SUPPLIED MATERIAL —
'''
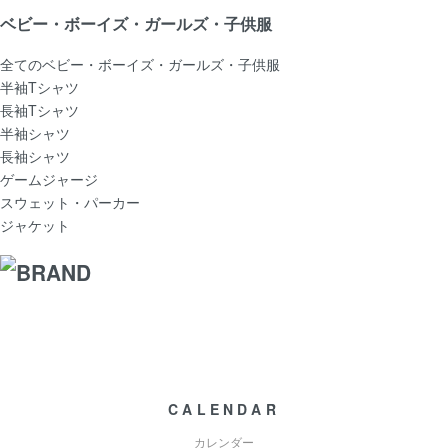
ベビー・ボーイズ・ガールズ・子供服
全てのベビー・ボーイズ・ガールズ・子供服
半袖Tシャツ
長袖Tシャツ
半袖シャツ
長袖シャツ
ゲームジャージ
スウェット・パーカー
ジャケット
CALENDAR
カレンダー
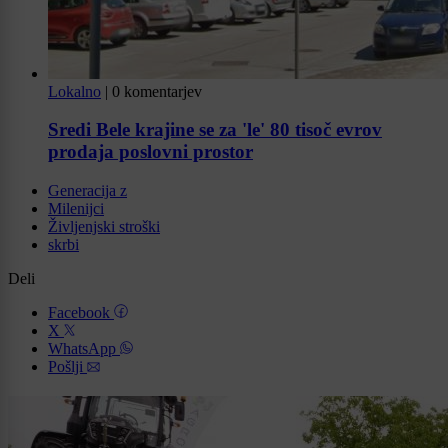
Lokalno
|
0 komentarjev
Sredi Bele krajine se za 'le' 80 tisoč evrov
prodaja poslovni prostor
Generacija z
Milenijci
Življenjski stroški
skrbi
Deli
Facebook
X
WhatsApp
Pošlji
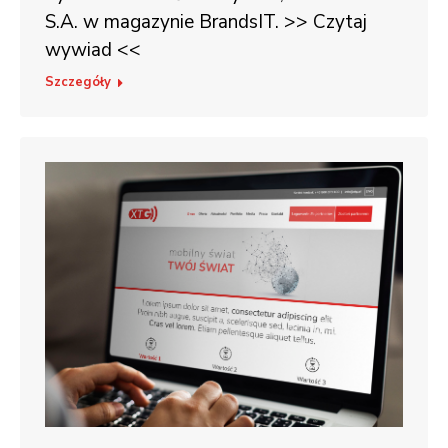
S.A. w magazynie BrandsIT. >> Czytaj
wywiad <<
Szczegóły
'''
TASK DETAILS — Show the lines from the data above that contain the string "ガールズ".

WRITTEN SOLUTION —
ベビー・ボーイズ・ガールズ・子供服
全てのベビー・ボーイズ・ガールズ・子供服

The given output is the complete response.